In recent years there has been a growing interest in a field called hyper-heuristics, which aims to develop more general computer systems. The idea is to build systems that are not tailored for just one type of problem, but which can be reused for a wide range of problems.
The figure below shows a typical hyper-heuristic framework. Let’s assume that this framework is being used to tackle a nurse rostering problem, where we have to assign nurses to work a certain number of shifts over a certain time period, say a week.
If we start with a possible shift pattern (perhaps from the previous week), we can do certain things to improve it.

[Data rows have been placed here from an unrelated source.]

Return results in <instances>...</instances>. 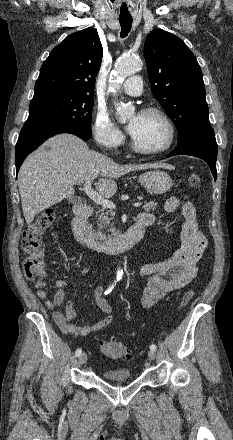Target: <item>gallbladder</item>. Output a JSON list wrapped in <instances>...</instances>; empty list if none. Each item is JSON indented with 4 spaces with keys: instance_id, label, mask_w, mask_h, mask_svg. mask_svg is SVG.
Wrapping results in <instances>:
<instances>
[{
    "instance_id": "obj_1",
    "label": "gallbladder",
    "mask_w": 233,
    "mask_h": 440,
    "mask_svg": "<svg viewBox=\"0 0 233 440\" xmlns=\"http://www.w3.org/2000/svg\"><path fill=\"white\" fill-rule=\"evenodd\" d=\"M69 202L70 203H76L77 202V198L76 197H71V198H69Z\"/></svg>"
}]
</instances>
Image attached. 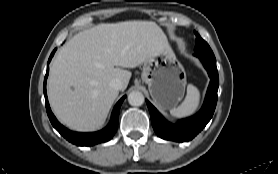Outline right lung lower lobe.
<instances>
[{
    "instance_id": "obj_1",
    "label": "right lung lower lobe",
    "mask_w": 278,
    "mask_h": 174,
    "mask_svg": "<svg viewBox=\"0 0 278 174\" xmlns=\"http://www.w3.org/2000/svg\"><path fill=\"white\" fill-rule=\"evenodd\" d=\"M54 52H55V50L52 52L48 63L50 62ZM48 73H49V68L47 67V73H46L45 80H44V96H45V105H46L47 114H48V117H49L53 127L63 137H65L69 142L76 144L78 146H91V145H95V144H98L101 142L109 141L117 130L119 111H120V107H121V104H122L125 96L122 97L118 101V103L115 105L113 112H112L110 123L108 124V126L106 128H104L101 131L93 132V133L72 132V131L68 130L67 128H65L64 126H62L57 121V119L55 118L53 113L51 112V109H50V106L48 103L47 94H46V80H47Z\"/></svg>"
}]
</instances>
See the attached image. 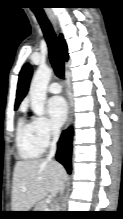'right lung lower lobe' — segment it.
I'll list each match as a JSON object with an SVG mask.
<instances>
[{
  "mask_svg": "<svg viewBox=\"0 0 123 219\" xmlns=\"http://www.w3.org/2000/svg\"><path fill=\"white\" fill-rule=\"evenodd\" d=\"M72 137V127H69L67 130L63 131L58 142V149L56 153L57 161H59L66 168L68 173L71 172Z\"/></svg>",
  "mask_w": 123,
  "mask_h": 219,
  "instance_id": "98d812e1",
  "label": "right lung lower lobe"
}]
</instances>
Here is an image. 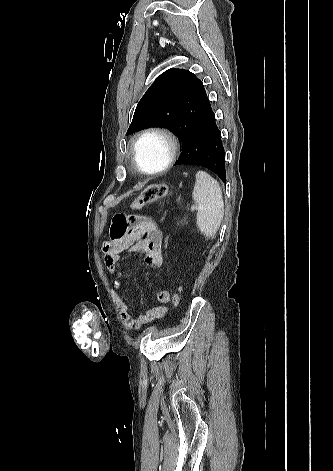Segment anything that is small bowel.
I'll return each mask as SVG.
<instances>
[{
  "mask_svg": "<svg viewBox=\"0 0 333 471\" xmlns=\"http://www.w3.org/2000/svg\"><path fill=\"white\" fill-rule=\"evenodd\" d=\"M162 242V231L152 219L142 215L130 216L117 213L111 219L110 238L102 245L105 266L108 271L113 272L119 266L124 253L142 252L145 255L147 266L160 268L163 265ZM124 275L123 270L117 273L110 295L125 328L137 330L145 324L163 318L168 312L167 304L171 300L170 292L168 290L158 291L156 294L158 305L151 307L144 314L133 317L121 295Z\"/></svg>",
  "mask_w": 333,
  "mask_h": 471,
  "instance_id": "small-bowel-1",
  "label": "small bowel"
}]
</instances>
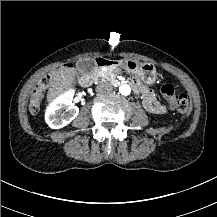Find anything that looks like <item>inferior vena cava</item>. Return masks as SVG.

For example, we could move a nurse from one shift to another, we could swap two nurses or we could remove all nurses from a certain shift (say the Wednesday evening shift) and replace them with nurses that do not meet their contractual arrangements, just to give a few examples. These changes to the shift pattern are usually called heuristics.
The important thing is that we have a number of these low-level heuristics that we can use to improve the current roster. All these heuristics are placed in the bottom of the framework. We now choose one of these heuristics and execute it (for instance, swap one nurse with another). We repeat the process of choosing and executing a heuristic over and over again, in the hope that we will gradually get a better roster. The quality of the roster is measured by the evaluation function, which checks the outcome.
The key to this approach is to decide in which order to execute the low-level heuristics. This is where the top part of the framework comes into play. The hyper-heuristic looks at the state of the system and decides which heuristic to execute. This is repeated until we decide to stop (maybe after a certain period of time, or after we have executed the low-level heuristics a certain number of times).
What makes a hyper-heuristic different, from other heuristic-selecting algorithms, is the “domain barrier”. This stops the higher level hyper-heuristic knowing anything about the problem it is trying to solve. The hyper-heuristic only has access to data that is common to any problem. This includes how long each low-level heuristic took to execute, the track record of each low-level heuristic (how well it has performed), how pairs of low-level heuristics work with each other, to give just a few examples.
The benefit of the domain barrier is that we can replace the low-level heuristics, and the evaluation function, with another type of problem. As the hyper-heuristic has no knowledge of the problem being tackled we would hope that we can use the same higher level algorithm to tackle this new problem. And, indeed, this has been shown to be the case in a large number of scientific problems.
The challenge in hyper-heuristics lies in developing a robust high-level strategy that is able to adapt to as many different problems as possible. We are still some way off having a hyper-heuristic that is able to produce nurse rosters, plan deliveries and play poker, but, given the pace of progress in this field, we hope to achieve this goal in the not-too-distant future.